Focus Export : pour l’international, tout se décide à Poligny (mai 2019)

(publié le 15 mai 2019)

La commission Export avec les ambassadeurs anglais (MBA), allemands (WA. Schuster) et belges (Sopexa) du Comté.

18 % du budget du CIGC est utilisé pour promouvoir le Comté à l’international. Depuis le Jura, la commission « Export » articule cette communication.

Depuis Poligny, une quinzaine de producteurs et représentants de maisons d'affi nage pilotent les actions de communication de la filière Comté en Allemagne, en Belgique, en Angleterre, aux Etats-Unis et au Japon. Ces administrateurs, membres de la commission "Export" présidée par Thierry Pate, définissent ensemble les missions des cinq agences locales qui font la promotion du Comté à l'étranger. Récemment, les agences anglaise, belge et allemande sont venues présenter leurs actions 2018 et proposer de nouveaux événements pour 2019. Une rencontre sous le signe du brassage culturel et linguistique !
Les agences utilisent de nombreux vecteurs de communication pour diffuser des messages sur le Comté, adaptés à la culture de chaque pays : réseaux sociaux, publicités dans les magazines, relations avec la presse et les bloggeurs, actualisation du site internet et newsletters, participation à des salons et événements autour du Comté, promotion sur les lieux de vente, etc.
Comme en France, les idées de recettes adaptées à la gastronomie locale obtiennent un franc succès. Mais si les Allemands semblent très friands de la presse magazine, les Anglais sont définitivement adeptes des réseaux sociaux et des vidéos de chefs connus vantant les mérites du Comté ! Côté belge, l'accent est mis, tant sur la Flandre que la Wallonie, sur la rencontre avec les consommateurs autour "d'apéros Comté" et d'autres rendez-vous privilégiés. Pas de doute, le Comté plaît dans toutes les langues !

«Créer un pont entre la culture du pays et celle du Comté»

Aurélia Chimier.

Faire face aux enjeux économiques, sociaux et politiques de chaque pays est crucial pour communiquer à l’export. Zoom avec Aurélia Chimier.
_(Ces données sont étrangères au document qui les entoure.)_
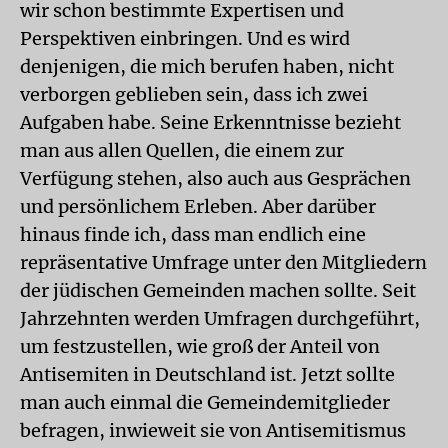
wir schon bestimmte Expertisen und
Perspektiven einbringen. Und es wird
denjenigen, die mich berufen haben, nicht
verborgen geblieben sein, dass ich zwei
Aufgaben habe. Seine Erkenntnisse bezieht
man aus allen Quellen, die einem zur
Verfügung stehen, also auch aus Gesprächen
und persönlichem Erleben. Aber darüber
hinaus finde ich, dass man endlich eine
repräsentative Umfrage unter den Mitgliedern
der jüdischen Gemeinden machen sollte. Seit
Jahrzehnten werden Umfragen durchgeführt,
um festzustellen, wie groß der Anteil von
Antisemiten in Deutschland ist. Jetzt sollte
man auch einmal die Gemeindemitglieder
befragen, inwieweit sie von Antisemitismus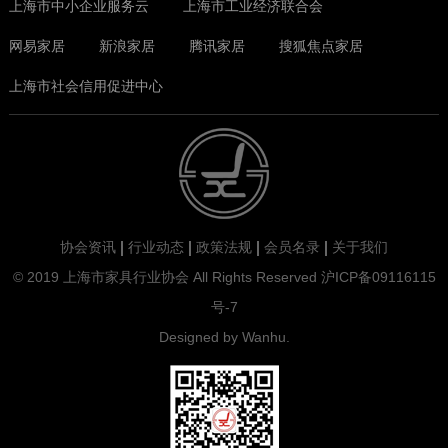
上海市中小企业服务云
上海市工业经济联合会
网易家居
新浪家居
腾讯家居
搜狐焦点家居
上海市社会信用促进中心
协会资讯
行业动态
政策法规
会员名录
关于我们
© 2019 上海市家具行业协会 All Rights Reserved
沪ICP备09116115
上一页
下一页
号-7
Designed by
Wanhu
.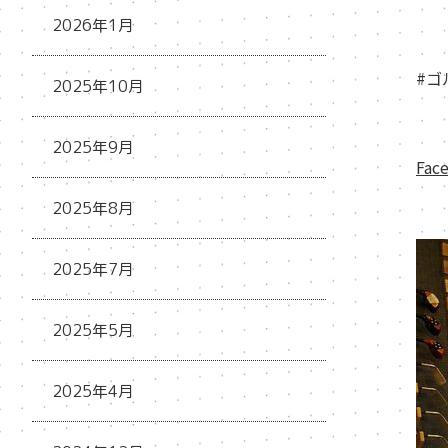
2026年1月
#ゴ
2025年10月
2025年9月
Fac
2025年8月
2025年7月
2025年5月
2025年4月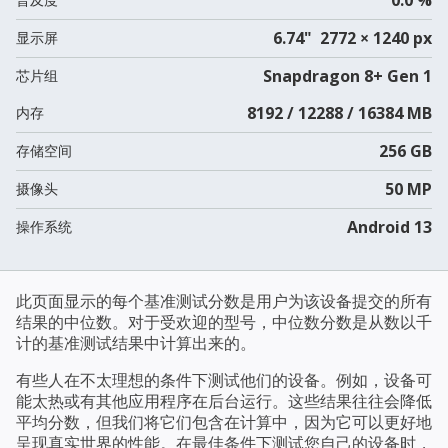
6.74" 2772 × 1240 px
显示屏
Snapdragon 8+ Gen 1
芯片组
8192 / 12288 / 16384 MB
内存
256 GB
存储空间
50 MP
摄像头
Android 13
操作系统
此页面显示的每个基准测试分数是用户为该设备提交的所有
结果的中位数。对于受欢迎的型号，中位数分数是从数以千
计的基准测试结果中计算出来的。
有些人在不太理想的条件下测试他们的设备。例如，设备可
能太热或有其他应用程序在后台运行。这些结果往往会降低
平均分数，但我们将它们包含在计算中，因为它可以更好地
呈现真实世界的性能。在最佳条件下测试您自己的设备时，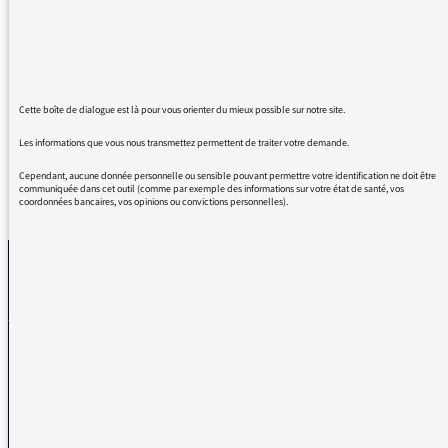
du tout à plaindre car j'ai un jardin. Mais je
me sentirais bien isolée sans vous, vous nous
sauvez d'une solitude qui serait pesante sinon
!
Cette boîte de dialogue est là pour vous orienter du mieux possible sur notre site.
Les informations que vous nous transmettez permettent de traiter votre demande.
Cependant, aucune donnée personnelle ou sensible pouvant permettre votre identification ne doit être
communiquée dans cet outil (comme par exemple des informations sur votre état de santé, vos
REVENIR AUX MESSAGES
coordonnées bancaires, vos opinions ou convictions personnelles).
La médiatrice
VOUS AVEZ UN PROBLÈME DE RÉCEPTION ?
Remplissez l’un de nos formulaires afin que nous puissions vous aider.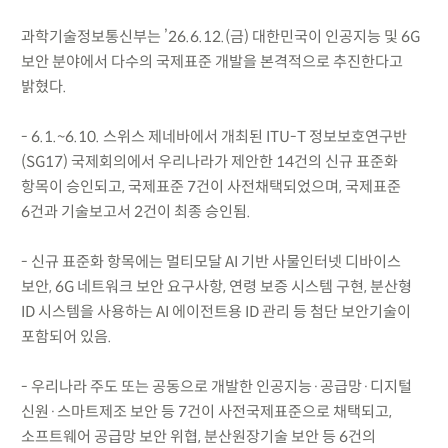
과학기술정보통신부는 ’26.6.12.(금) 대한민국이 인공지능 및 6G
보안 분야에서 다수의 국제표준 개발을 본격적으로 추진한다고
밝혔다.
- 6.1.~6.10. 스위스 제네바에서 개최된 ITU-T 정보보호연구반
(SG17) 국제회의에서 우리나라가 제안한 14건의 신규 표준화
항목이 승인되고, 국제표준 7건이 사전채택되었으며, 국제표준
6건과 기술보고서 2건이 최종 승인됨.
- 신규 표준화 항목에는 멀티모달 AI 기반 사물인터넷 디바이스
보안, 6G 네트워크 보안 요구사항, 연령 보증 시스템 구현, 분산형
ID 시스템을 사용하는 AI 에이전트용 ID 관리 등 첨단 보안기술이
포함되어 있음.
- 우리나라 주도 또는 공동으로 개발한 인공지능·공급망·디지털
신원·스마트제조 보안 등 7건이 사전국제표준으로 채택되고,
소프트웨어 공급망 보안 위협, 분산원장기술 보안 등 6건의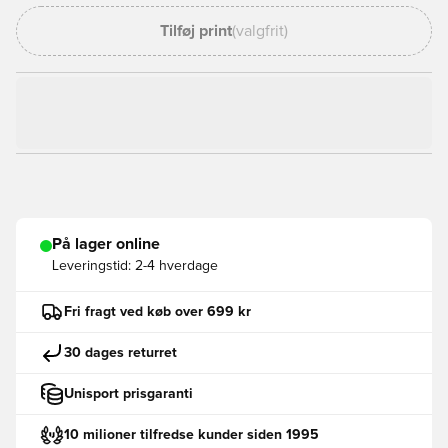
Tilføj print
(valgfrit)
På lager online
Leveringstid:
2-4 hverdage
Fri fragt ved køb over 699 kr
30 dages returret
Unisport prisgaranti
10 milioner tilfredse kunder siden 1995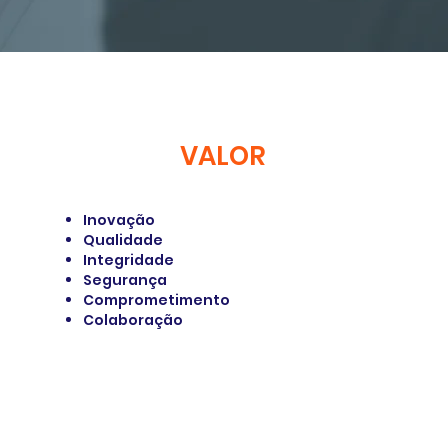
VALOR
Inovação
Qualidade
Integridade
Segurança
Comprometimento
Colaboração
> Chaque pays dispose de sa propre culture, de ses codes et vecteurs de communication. Comment gérez-vous cela ?
Nous nous appuyons sur des agences implantées dans chaque pays. L’approche locale favorise notre connaissance des marchés, des prescripteurs et facilite l'intégration du Comté dans la culture consommateurs. Le Japon, à la culture très éloignée de nos habitudes occidentales, est l'exemple frappant : l'agence crée un pont entre nos deux cultures. Nous débutons par une approche terrain, avant de définir un plan stratégique avec l'agence.
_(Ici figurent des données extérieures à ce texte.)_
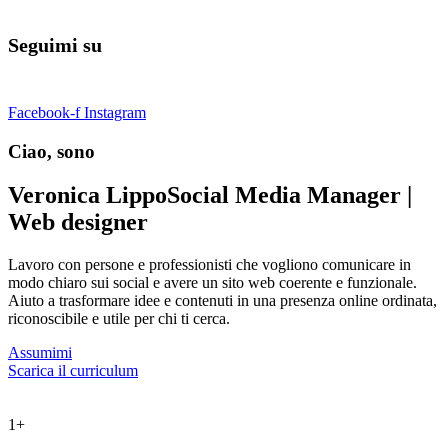
Seguimi su
Facebook-f
Instagram
Ciao, sono
Veronica Lippo
Social Media Manager |
Web designer
Lavoro con persone e professionisti che vogliono comunicare in
modo chiaro sui social e avere un sito web coerente e funzionale.
Aiuto a trasformare idee e contenuti in una presenza online ordinata,
riconoscibile e utile per chi ti cerca.
Assumimi
Scarica il curriculum
1
+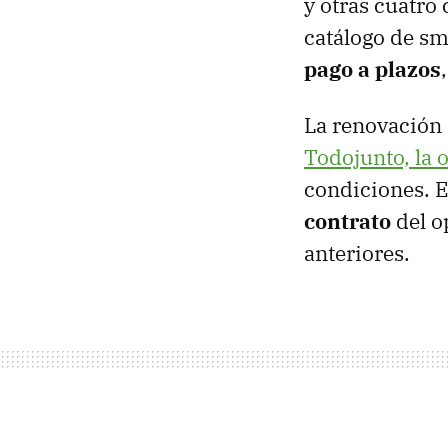
y otras cuatro
catálogo de sm
pago a plazos
La renovación d
Todojunto, la 
condiciones. E
contrato
del o
anteriores.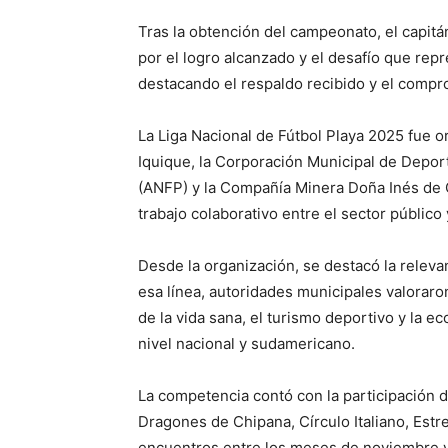
Tras la obtención del campeonato, el capitá
por el logro alcanzado y el desafío que rep
destacando el respaldo recibido y el comprom
La Liga Nacional de Fútbol Playa 2025 fue 
Iquique, la Corporación Municipal de Deport
(ANFP) y la Compañía Minera Doña Inés de Co
trabajo colaborativo entre el sector público 
Desde la organización, se destacó la relevan
esa línea, autoridades municipales valoraro
de la vida sana, el turismo deportivo y la e
nivel nacional y sudamericano.
La competencia contó con la participación 
Dragones de Chipana, Círculo Italiano, Estre
encuentros entre los meses de noviembre y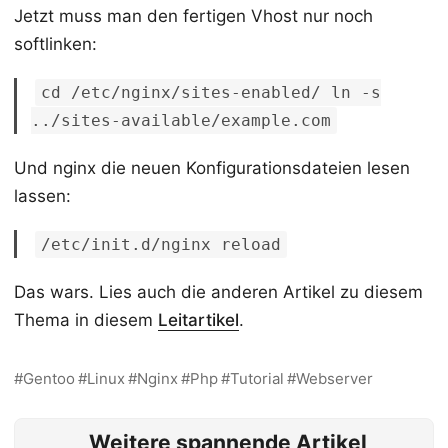
Jetzt muss man den fertigen Vhost nur noch
softlinken:
cd /etc/nginx/sites-enabled/ ln -s
../sites-available/example.com
Und nginx die neuen Konfigurationsdateien lesen
lassen:
/etc/init.d/nginx reload
Das wars. Lies auch die anderen Artikel zu diesem
Thema in diesem
Leitartikel
.
Gentoo
Linux
Nginx
Php
Tutorial
Webserver
Weitere spannende Artikel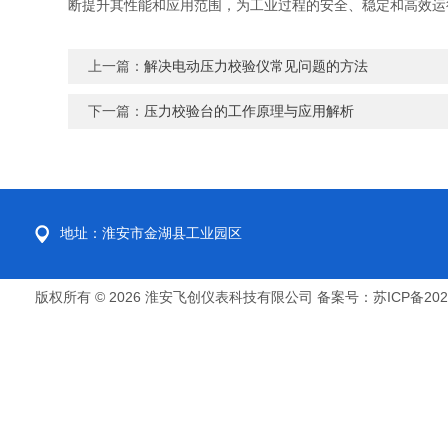
断提升其性能和应用范围，为工业过程的安全、稳定和高效运
上一篇：
解决电动压力校验仪常见问题的方法
下一篇：
压力校验台的工作原理与应用解析
地址：淮安市金湖县工业园区
版权所有 © 2026 淮安飞创仪表科技有限公司
备案号：苏ICP备2022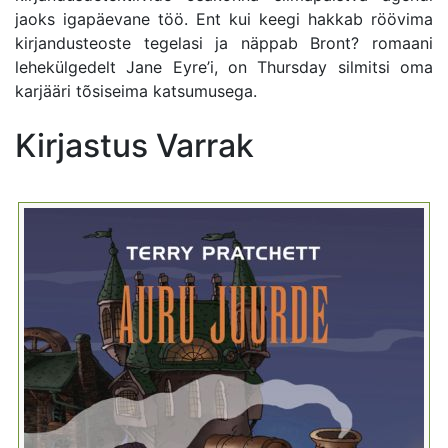
jaoks igapäevane töö. Ent kui keegi hakkab röövima
kirjandusteoste tegelasi ja näppab Bront? romaani
lehekülgedelt Jane Eyre’i, on Thursday silmitsi oma
karjääri tõsiseima katsumusega.
Kirjastus Varrak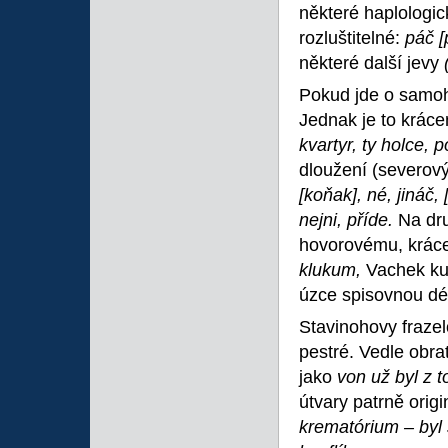
některé haplologic
rozluštitelné:
páč [
některé další jevy
Pokud jde o samohl
Jednak je to kráce
kvartyr, ty holce,
dloužení (severov
[koňak], né, jináč,
nejni, příde.
Na dr
hovorovému, krác
klukum,
Vachek ku
úzce spisovnou dé
Stavinohovy frazel
pestré. Vedle obra
jako
von už byl z 
útvary patrně origi
krematórium – byl 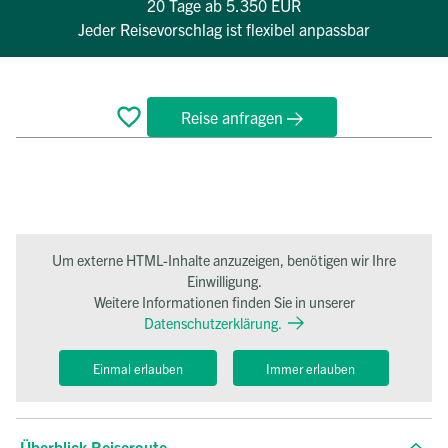
20 Tage
ab 5.350 EUR
Jeder Reisevorschlag ist flexibel anpassbar
Reise anfragen
Überblick
Reiseverlauf
Bewertungen
Termine
FAQ
Um externe HTML-Inhalte anzuzeigen, benötigen wir Ihre
Einwilligung.
Weitere Informationen finden Sie in unserer
Datenschutzerklärung.
Einmal erlauben
Immer erlauben
Überblick Reiseroute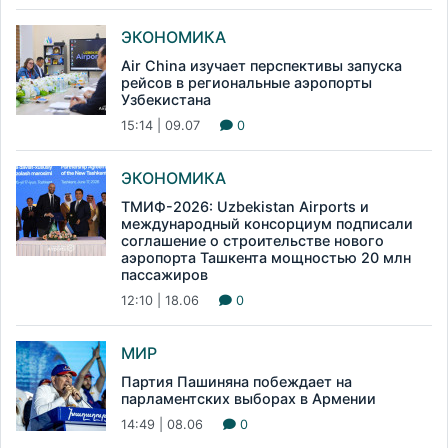
ЭКОНОМИКА
Air China изучает перспективы запуска
рейсов в региональные аэропорты
Узбекистана
15:14 | 09.07
0
ЭКОНОМИКА
ТМИФ-2026: Uzbekistan Airports и
международный консорциум подписали
соглашение о строительстве нового
аэропорта Ташкента мощностью 20 млн
пассажиров
12:10 | 18.06
0
МИР
Партия Пашиняна побеждает на
парламентских выборах в Армении
14:49 | 08.06
0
> Quelle est l’influence des bloggeurs sur l’image du Comté à l’export ?
Les influenceurs, qu'ils soient bloggeurs, "celibrity chefs" ou journalistes, animent une communauté de gens qui souhaitent, par la gastronomie et l'alimentation, vivre des expériences nouvelles. Ils sont donc un bon relais pour toucher une cible élargie, alors même que le budget consacré à l'export (1,5 million d’€ sur cinq pays) ne nous permet pas de communiquer sur les médias de masse. A nous de préserver des liens forts avec eux, grâce au travail des agences et à la qualité de notre accueil sur le massif du Jura.
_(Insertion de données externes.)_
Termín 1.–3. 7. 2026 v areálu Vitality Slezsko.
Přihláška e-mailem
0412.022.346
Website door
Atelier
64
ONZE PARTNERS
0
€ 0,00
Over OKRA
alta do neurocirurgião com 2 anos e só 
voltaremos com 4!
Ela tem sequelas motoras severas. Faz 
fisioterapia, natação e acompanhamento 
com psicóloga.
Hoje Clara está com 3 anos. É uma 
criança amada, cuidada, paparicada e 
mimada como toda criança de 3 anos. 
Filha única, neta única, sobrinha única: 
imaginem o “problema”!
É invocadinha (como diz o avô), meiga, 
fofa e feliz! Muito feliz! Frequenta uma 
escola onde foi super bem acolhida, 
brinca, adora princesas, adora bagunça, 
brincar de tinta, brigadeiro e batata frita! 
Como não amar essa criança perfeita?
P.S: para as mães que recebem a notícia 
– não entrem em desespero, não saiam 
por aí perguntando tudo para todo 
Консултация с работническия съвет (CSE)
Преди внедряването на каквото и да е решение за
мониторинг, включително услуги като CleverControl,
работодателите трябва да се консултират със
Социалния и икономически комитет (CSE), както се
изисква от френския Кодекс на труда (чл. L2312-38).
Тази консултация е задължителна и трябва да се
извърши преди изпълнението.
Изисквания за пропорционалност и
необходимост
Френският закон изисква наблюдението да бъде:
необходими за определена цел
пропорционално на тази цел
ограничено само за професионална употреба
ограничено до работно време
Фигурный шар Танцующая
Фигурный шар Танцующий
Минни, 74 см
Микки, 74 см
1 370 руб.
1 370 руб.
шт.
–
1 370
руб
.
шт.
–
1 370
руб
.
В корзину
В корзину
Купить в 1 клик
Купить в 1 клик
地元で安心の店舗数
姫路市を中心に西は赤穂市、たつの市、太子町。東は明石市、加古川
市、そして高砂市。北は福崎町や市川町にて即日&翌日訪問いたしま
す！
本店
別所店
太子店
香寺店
> Comment sont utilisés les réseaux sociaux à l’export ?
Ils nous permettent d'établir une conversation suivie et dynamique avec les "foodies", ces gens de 25 à 40 ans soucieux de la qualité de ce qu'ils mangent. La diffusion d'infos courtes mais répétées s'accompagne de belles photos, d'idées recettes, etc. Les Anglais ont une culture des réseaux sociaux très affirmée, tout comme les Japonais qui apprécient les jeux-concours.

> Doit-on s’inquiéter des conséquences de certaines décisions politiques, notamment le Brexit ?
Les réglementations sanitaires ou douanières sont surveillées de près par nos agences qui ont une mission de veille. Pour l'heure, l'impact sur notre principale cible export - les foodies, issus de catégories sociales supérieures - n'est pas visible. Il faudra cependant du recul pour analyser d'éventuelles conséquences non immédiates.

> Et l’Espagne ?
C'est notre prochain pays cible ! Les ventes sont encourageantes avec 223 t écoulées en 2018. Lancer la communication sur ce pays sera l'une des premières missions de notre futur chargé de communication export.